Fictional character created by William Kotzwinkle and Glenn Murray

Walter the Farting Dog is the title character of a series of five children's books written by William Kotzwinkle and Glenn Murray, and illustrated by Audrey Colman. The first book was published in 2001. By 2011, the first book had reported sales of more than 1.4 million hardcover copies, and the series had grown to five titles. The book has a hidden spider on every page except one, which has puzzled readers. Audrey Colman, the illustrator, received hundreds of emails asking why that one spider was missing on the page where Walter was wolfing down an entire box of Fart-Free Biskwee dog biscuits (the phonetic pronunciation of "Biskwee" being a nod to the illustrator’s birthplace of Montréal, Québec), to which she usually answered, "The spider‘s in the cupboard on that page" before admitting she’d forgotten to add it that time. There is also a stuffed Walter plush toy in two sizes, which includes sound effects, made by Merrymakers in Oakland, California.

==Publishing history==
Kotzwinkle and Murray conceived the idea for the first book in 1990, inspired by a real-life dog named Walter, whose owner fed him doughnuts and beer, and who was prone to foul-smelling flatulence. With assistance from Kotzwinkle's wife, Elizabeth Gundy, they devised a story about a dog who overcomes two burglars with his smelly farts. Eleven years passed before they found a willing publisher, North Atlantic Books, and the right illustrator, Audrey Colman. The book was a success and reached the top of The New York Times children's best seller list. Beginning with the second book, the series has been published by Penguin Books, and Gundy began receiving credit with the third book.
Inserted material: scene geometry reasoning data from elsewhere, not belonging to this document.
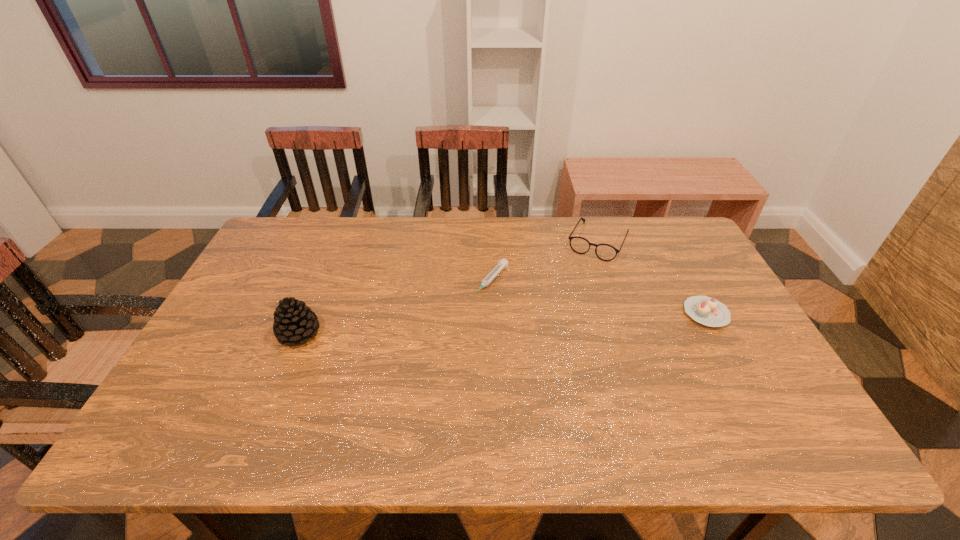 Find the location of a particular element. The height and width of the screenshot is (540, 960). free space on the desktop that is between the pinecone and the second shortest object and is positioned at the needle end of the syringe is located at coordinates (449, 326).

Locate an element on the screen. The height and width of the screenshot is (540, 960). vacant space on the desktop that is between the tallest object and the rightmost object and is positioned on the front-facing side of the spectacles is located at coordinates (558, 321). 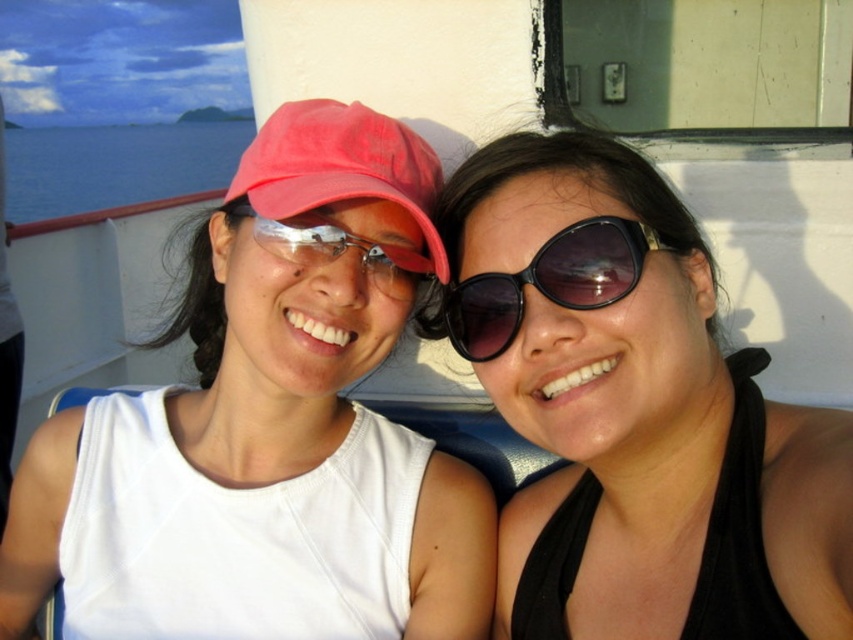 Who is higher up, black matte sunglasses at center or matte white tank top at center?

black matte sunglasses at center

This screenshot has width=853, height=640. Identify the location of black matte sunglasses at center. (634, 412).

This screenshot has height=640, width=853. Find the location of `black matte sunglasses at center`. black matte sunglasses at center is located at coordinates (634, 412).

Is the position of matte red cap at center more distant than that of matte plastic goggles at center?

No.

Is matte red cap at center below matte plastic goggles at center?

No.

Is point (355, 173) positioned behind point (373, 276)?

No, (355, 173) is closer to viewer.

Image resolution: width=853 pixels, height=640 pixels. I want to click on matte red cap at center, so click(x=341, y=170).

I want to click on black matte sunglasses at center, so click(634, 412).

Is black matte sunglasses at center further to the viewer compared to black plastic sunglasses at center?

That is False.

Is point (679, 561) closer to viewer compared to point (485, 344)?

Yes.

Find the location of a particular element. The image size is (853, 640). black matte sunglasses at center is located at coordinates (634, 412). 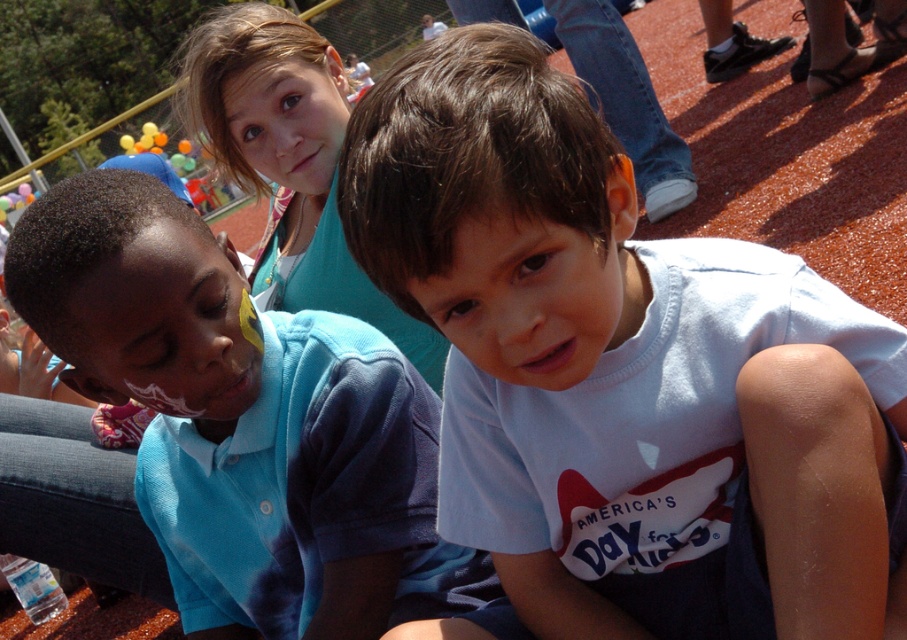 Question: Which point appears farthest from the camera in this image?

Choices:
 (A) (367, 429)
 (B) (398, 196)

Answer: (A)

Question: Does white cotton shirt at center have a smaller size compared to blue tie-dye polo shirt at left?

Choices:
 (A) yes
 (B) no

Answer: (A)

Question: Can you confirm if white cotton shirt at center is positioned to the right of blue tie-dye polo shirt at left?

Choices:
 (A) yes
 (B) no

Answer: (A)

Question: Which point is closer to the camera?

Choices:
 (A) (696, 280)
 (B) (196, 544)

Answer: (A)

Question: Considering the relative positions of white cotton shirt at center and blue tie-dye polo shirt at left in the image provided, where is white cotton shirt at center located with respect to blue tie-dye polo shirt at left?

Choices:
 (A) left
 (B) right

Answer: (B) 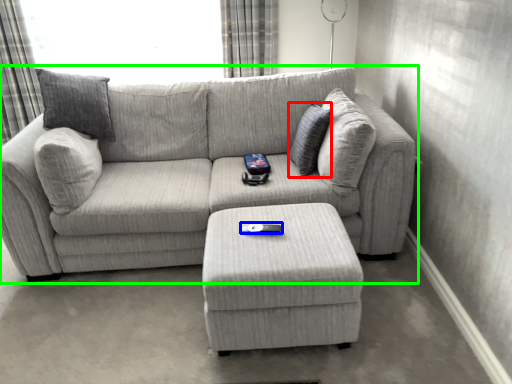 Question: Based on their relative distances, which object is farther from pillow (highlighted by a red box)? Choose from remote (highlighted by a blue box) and studio couch (highlighted by a green box).

Choices:
 (A) remote
 (B) studio couch

Answer: (A) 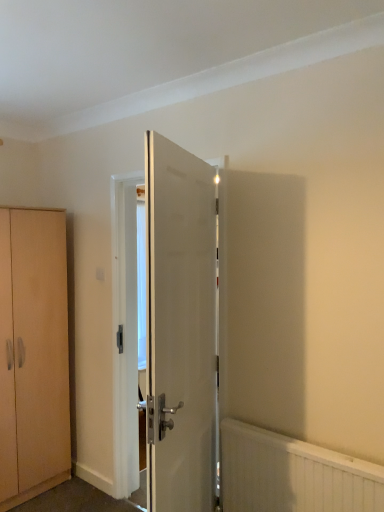 The width and height of the screenshot is (384, 512). I want to click on white textured radiator at lower right, so click(x=292, y=474).

Find the location of a particular element. This screenshot has height=512, width=384. light brown wood cabinet at left is located at coordinates (33, 354).

Considering the positions of objects light brown wood cabinet at left and white textured radiator at lower right in the image provided, who is behind, light brown wood cabinet at left or white textured radiator at lower right?

Positioned behind is light brown wood cabinet at left.

From the image's perspective, which one is positioned higher, light brown wood cabinet at left or white textured radiator at lower right?

light brown wood cabinet at left.

Does light brown wood cabinet at left have a lesser height compared to white textured radiator at lower right?

Incorrect, the height of light brown wood cabinet at left does not fall short of that of white textured radiator at lower right.

Are light brown wood cabinet at left and white textured radiator at lower right far apart?

Absolutely, light brown wood cabinet at left is distant from white textured radiator at lower right.

In the scene shown: Is white glossy door at center positioned in front of light brown wood cabinet at left?

Yes, the depth of white glossy door at center is less than that of light brown wood cabinet at left.

From a real-world perspective, is white glossy door at center over light brown wood cabinet at left?

Indeed, from a real-world perspective, white glossy door at center stands above light brown wood cabinet at left.

Which object is wider, white glossy door at center or light brown wood cabinet at left?

With larger width is light brown wood cabinet at left.

Is white textured radiator at lower right at the left side of light brown wood cabinet at left?

In fact, white textured radiator at lower right is to the right of light brown wood cabinet at left.

Is white textured radiator at lower right facing away from light brown wood cabinet at left?

That's not correct — white textured radiator at lower right is not looking away from light brown wood cabinet at left.

Can you confirm if white textured radiator at lower right is taller than light brown wood cabinet at left?

No.

From the image's perspective, which object appears higher, white glossy door at center or white textured radiator at lower right?

white glossy door at center appears higher in the image.

Does point (152, 162) come closer to viewer compared to point (286, 475)?

Yes, point (152, 162) is in front of point (286, 475).

Who is taller, white glossy door at center or white textured radiator at lower right?

white glossy door at center.

Which is more to the left, light brown wood cabinet at left or white glossy door at center?

light brown wood cabinet at left is more to the left.

From the image's perspective, is light brown wood cabinet at left over white glossy door at center?

Actually, light brown wood cabinet at left appears below white glossy door at center in the image.

Is light brown wood cabinet at left facing towards white glossy door at center?

Yes, light brown wood cabinet at left is aimed at white glossy door at center.

Between light brown wood cabinet at left and white glossy door at center, which one has more height?

With more height is light brown wood cabinet at left.

Is white glossy door at center located within white textured radiator at lower right?

No, white glossy door at center is not a part of white textured radiator at lower right.

Can you confirm if white textured radiator at lower right is shorter than white glossy door at center?

Yes, white textured radiator at lower right is shorter than white glossy door at center.

Is white textured radiator at lower right facing away from white glossy door at center?

No, white glossy door at center is not at the back of white textured radiator at lower right.

Find the location of a particular element. radiator below the light brown wood cabinet at left (from a real-world perspective) is located at coordinates (292, 474).

Find the location of a particular element. The height and width of the screenshot is (512, 384). door above the light brown wood cabinet at left (from the image's perspective) is located at coordinates (180, 328).

Estimate the real-world distances between objects in this image. Which object is further from white textured radiator at lower right, light brown wood cabinet at left or white glossy door at center?

The object further to white textured radiator at lower right is light brown wood cabinet at left.

Based on their spatial positions, is white textured radiator at lower right or white glossy door at center further from light brown wood cabinet at left?

Among the two, white textured radiator at lower right is located further to light brown wood cabinet at left.

From the image, which object appears to be farther from white glossy door at center, light brown wood cabinet at left or white textured radiator at lower right?

The object further to white glossy door at center is light brown wood cabinet at left.

Considering their positions, is white textured radiator at lower right positioned further to white glossy door at center than light brown wood cabinet at left?

light brown wood cabinet at left is positioned further to the anchor white glossy door at center.

Estimate the real-world distances between objects in this image. Which object is further from light brown wood cabinet at left, white glossy door at center or white textured radiator at lower right?

white textured radiator at lower right is further to light brown wood cabinet at left.

Based on their spatial positions, is white glossy door at center or light brown wood cabinet at left closer to white textured radiator at lower right?

Among the two, white glossy door at center is located nearer to white textured radiator at lower right.

Locate an element on the screen. door between light brown wood cabinet at left and white textured radiator at lower right in the horizontal direction is located at coordinates (180, 328).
In 2008, it was reported that plans were under way to develop the series as a movie project for the Jonas Brothers. As of summer 2011, the Jonas Brothers were no longer attached, and Tim Hill was in discussions to direct the film for producers Mary Parent and the Farrelly Brothers. As of 2024, it's unknown if the film is still in production or not.

==Reception==
The books have been criticized by some as an example of "poop fiction" for children (in the same vein as titles such as Captain Underpants and Zombie Bums from Uranus); they have been subjected to occasional complaints and attempts to have the books withdrawn from libraries, and some librarians and bookstores have refused to carry the series. On the other hand, librarians (and others) have credited the books with effectively attracting young readers who might otherwise be hard to reach. In addition, many copies have been sold to adults. White House Chief of Staff Josh Bolten reportedly kept the book in his office as a "conversation-starter".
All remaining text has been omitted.